● RECORDS FOR THE EXERCISE:
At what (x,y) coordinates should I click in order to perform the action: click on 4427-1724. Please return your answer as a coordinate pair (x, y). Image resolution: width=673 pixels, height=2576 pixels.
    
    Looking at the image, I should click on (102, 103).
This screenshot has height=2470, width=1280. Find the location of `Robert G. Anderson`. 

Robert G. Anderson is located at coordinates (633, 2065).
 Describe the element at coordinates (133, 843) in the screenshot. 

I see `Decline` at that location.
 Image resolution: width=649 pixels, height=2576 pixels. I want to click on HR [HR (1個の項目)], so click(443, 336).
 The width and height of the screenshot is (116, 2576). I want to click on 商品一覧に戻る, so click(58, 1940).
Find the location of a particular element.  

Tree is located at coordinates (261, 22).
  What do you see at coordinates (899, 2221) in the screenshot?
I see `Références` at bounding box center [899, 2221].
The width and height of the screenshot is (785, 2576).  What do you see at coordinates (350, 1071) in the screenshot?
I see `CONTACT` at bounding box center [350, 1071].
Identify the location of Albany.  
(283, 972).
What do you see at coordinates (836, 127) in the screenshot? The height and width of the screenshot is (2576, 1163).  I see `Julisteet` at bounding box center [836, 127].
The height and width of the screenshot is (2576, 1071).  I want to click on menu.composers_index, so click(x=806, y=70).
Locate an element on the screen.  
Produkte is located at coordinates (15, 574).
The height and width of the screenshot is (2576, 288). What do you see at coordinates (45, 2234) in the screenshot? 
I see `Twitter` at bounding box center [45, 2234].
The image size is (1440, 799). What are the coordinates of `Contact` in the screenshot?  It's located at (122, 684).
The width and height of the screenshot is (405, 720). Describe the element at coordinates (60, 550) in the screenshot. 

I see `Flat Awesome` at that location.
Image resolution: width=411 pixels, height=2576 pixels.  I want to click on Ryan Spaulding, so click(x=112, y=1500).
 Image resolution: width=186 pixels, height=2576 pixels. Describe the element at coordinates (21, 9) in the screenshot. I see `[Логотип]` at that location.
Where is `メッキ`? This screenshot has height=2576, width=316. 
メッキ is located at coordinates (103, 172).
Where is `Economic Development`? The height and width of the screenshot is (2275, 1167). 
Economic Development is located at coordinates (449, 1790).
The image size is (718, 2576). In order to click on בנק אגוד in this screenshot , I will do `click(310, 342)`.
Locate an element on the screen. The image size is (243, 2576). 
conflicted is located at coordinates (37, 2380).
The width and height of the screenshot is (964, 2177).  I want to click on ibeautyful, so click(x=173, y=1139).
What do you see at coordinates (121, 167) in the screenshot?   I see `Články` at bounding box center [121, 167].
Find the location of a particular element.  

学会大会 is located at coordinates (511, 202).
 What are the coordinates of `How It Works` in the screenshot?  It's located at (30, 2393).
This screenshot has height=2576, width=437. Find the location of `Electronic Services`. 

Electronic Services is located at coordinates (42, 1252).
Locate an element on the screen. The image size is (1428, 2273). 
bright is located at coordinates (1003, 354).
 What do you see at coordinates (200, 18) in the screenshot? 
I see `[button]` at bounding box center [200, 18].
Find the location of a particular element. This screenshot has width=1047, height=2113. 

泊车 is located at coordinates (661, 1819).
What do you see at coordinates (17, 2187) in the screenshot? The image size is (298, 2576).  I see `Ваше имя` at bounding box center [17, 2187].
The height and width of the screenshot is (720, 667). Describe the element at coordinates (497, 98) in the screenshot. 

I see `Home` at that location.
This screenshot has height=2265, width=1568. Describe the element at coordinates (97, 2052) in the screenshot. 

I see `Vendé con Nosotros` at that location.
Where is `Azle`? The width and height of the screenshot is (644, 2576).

● EXERCISE: Write out exactly the final stretch of the listing above, beginning at the line that contains "What do you see at coordinates (121, 167)" and ending at its last line, with nothing added.

● OUTPUT FOR THIS TASK:
What do you see at coordinates (121, 167) in the screenshot?   I see `Články` at bounding box center [121, 167].
Find the location of a particular element.  

学会大会 is located at coordinates (511, 202).
 What are the coordinates of `How It Works` in the screenshot?  It's located at (30, 2393).
This screenshot has height=2576, width=437. Find the location of `Electronic Services`. 

Electronic Services is located at coordinates (42, 1252).
Locate an element on the screen. The image size is (1428, 2273). 
bright is located at coordinates (1003, 354).
 What do you see at coordinates (200, 18) in the screenshot? 
I see `[button]` at bounding box center [200, 18].
Find the location of a particular element. This screenshot has width=1047, height=2113. 

泊车 is located at coordinates (661, 1819).
What do you see at coordinates (17, 2187) in the screenshot? The image size is (298, 2576).  I see `Ваше имя` at bounding box center [17, 2187].
The height and width of the screenshot is (720, 667). Describe the element at coordinates (497, 98) in the screenshot. 

I see `Home` at that location.
This screenshot has height=2265, width=1568. Describe the element at coordinates (97, 2052) in the screenshot. 

I see `Vendé con Nosotros` at that location.
Where is `Azle`? The width and height of the screenshot is (644, 2576).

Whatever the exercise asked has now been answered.